Source records:
%%

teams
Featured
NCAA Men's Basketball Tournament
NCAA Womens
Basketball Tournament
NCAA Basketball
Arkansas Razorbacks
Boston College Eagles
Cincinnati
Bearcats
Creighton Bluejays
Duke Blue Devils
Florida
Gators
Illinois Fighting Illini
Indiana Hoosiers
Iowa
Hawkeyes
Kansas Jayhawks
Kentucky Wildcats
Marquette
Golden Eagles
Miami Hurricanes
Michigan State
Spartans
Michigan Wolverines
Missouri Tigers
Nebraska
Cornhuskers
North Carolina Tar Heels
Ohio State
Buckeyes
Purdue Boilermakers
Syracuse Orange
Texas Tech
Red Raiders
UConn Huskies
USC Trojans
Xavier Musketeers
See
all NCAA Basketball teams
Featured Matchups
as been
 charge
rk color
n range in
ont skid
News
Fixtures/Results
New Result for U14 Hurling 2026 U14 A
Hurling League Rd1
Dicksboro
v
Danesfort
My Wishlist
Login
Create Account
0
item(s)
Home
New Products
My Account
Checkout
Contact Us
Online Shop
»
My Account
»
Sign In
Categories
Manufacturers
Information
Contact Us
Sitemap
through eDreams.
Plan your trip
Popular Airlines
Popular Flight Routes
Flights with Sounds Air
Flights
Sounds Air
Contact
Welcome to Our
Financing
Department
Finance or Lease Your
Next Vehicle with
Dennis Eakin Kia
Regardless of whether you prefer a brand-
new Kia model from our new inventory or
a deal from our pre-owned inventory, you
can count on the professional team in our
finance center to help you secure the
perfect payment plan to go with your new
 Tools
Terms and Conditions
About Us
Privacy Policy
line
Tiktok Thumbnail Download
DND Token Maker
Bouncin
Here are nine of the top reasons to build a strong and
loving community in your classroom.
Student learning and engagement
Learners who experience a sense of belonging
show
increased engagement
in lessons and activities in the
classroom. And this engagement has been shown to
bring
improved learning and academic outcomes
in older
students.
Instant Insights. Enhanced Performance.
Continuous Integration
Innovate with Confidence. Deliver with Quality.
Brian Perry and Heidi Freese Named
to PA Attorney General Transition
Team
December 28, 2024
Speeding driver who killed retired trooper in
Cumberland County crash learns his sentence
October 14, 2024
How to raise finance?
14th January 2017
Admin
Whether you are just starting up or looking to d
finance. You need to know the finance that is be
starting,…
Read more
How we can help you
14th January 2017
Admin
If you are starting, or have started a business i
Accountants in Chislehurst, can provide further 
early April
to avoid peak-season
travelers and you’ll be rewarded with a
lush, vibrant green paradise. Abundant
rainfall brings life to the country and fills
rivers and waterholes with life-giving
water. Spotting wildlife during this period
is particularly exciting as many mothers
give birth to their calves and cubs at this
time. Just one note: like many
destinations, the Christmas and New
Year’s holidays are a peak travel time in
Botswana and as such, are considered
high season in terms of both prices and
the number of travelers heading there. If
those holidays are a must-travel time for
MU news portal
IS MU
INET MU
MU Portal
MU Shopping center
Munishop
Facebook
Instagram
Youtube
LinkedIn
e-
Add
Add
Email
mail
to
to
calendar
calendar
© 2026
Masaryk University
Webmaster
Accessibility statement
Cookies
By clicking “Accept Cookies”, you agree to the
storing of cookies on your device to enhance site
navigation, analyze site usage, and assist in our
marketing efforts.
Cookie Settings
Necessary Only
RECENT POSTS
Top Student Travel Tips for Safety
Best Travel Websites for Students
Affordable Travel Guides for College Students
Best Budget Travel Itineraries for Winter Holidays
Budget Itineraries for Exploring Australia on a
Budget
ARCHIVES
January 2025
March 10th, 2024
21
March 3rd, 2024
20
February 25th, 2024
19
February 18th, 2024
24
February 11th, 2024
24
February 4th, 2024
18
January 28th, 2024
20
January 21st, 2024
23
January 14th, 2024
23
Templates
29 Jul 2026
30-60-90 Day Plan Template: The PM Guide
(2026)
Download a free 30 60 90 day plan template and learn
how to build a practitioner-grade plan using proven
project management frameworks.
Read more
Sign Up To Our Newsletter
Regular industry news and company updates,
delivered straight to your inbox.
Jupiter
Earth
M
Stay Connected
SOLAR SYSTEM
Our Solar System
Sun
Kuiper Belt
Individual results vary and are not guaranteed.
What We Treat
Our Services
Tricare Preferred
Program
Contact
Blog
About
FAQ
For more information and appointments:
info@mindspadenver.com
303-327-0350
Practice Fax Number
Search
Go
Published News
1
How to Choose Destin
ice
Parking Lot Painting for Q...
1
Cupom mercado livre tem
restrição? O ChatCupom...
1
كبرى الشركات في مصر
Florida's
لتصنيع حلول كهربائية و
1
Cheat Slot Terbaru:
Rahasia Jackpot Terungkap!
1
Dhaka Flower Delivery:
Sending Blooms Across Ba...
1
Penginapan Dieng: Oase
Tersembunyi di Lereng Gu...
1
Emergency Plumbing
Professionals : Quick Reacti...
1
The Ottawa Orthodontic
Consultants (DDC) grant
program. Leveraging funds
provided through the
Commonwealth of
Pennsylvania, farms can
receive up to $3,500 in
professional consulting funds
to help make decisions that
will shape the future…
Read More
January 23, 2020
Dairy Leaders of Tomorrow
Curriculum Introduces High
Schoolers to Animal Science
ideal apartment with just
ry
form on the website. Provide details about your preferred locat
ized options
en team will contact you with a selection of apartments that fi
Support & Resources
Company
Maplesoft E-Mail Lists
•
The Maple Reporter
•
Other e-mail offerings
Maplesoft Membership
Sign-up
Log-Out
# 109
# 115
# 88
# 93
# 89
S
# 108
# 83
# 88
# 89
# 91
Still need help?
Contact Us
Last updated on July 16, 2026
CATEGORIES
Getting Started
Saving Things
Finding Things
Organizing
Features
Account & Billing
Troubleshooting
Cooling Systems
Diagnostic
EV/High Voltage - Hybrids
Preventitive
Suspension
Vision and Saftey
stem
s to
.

%%

DIRECTIONS FOR THIS TASK:
The job here is to find each line above with the word "inventory" and copy it.

OUTPUT OF THE EXERCISE:
new Kia model from our new inventory or
a deal from our pre-owned inventory, you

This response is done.